• TASK: Images are to be dropped, and the rest of the data reproduced exactly.

Extracted page text data:
.....
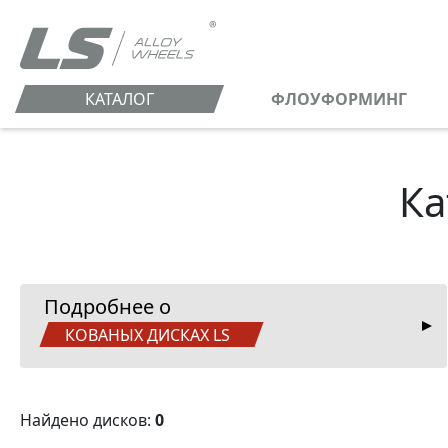
КАТАЛОГ
ФЛОУФОРМИНГ
Ка
Подробнее о
КОВАНЫХ ДИСКАХ LS
Найдено дисков:
0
.....
• SOLUTION FOR THIS TASK:
КАТАЛОГ
ФЛОУФОРМИНГ
Ка
Подробнее о
КОВАНЫХ ДИСКАХ LS
Найдено дисков:
0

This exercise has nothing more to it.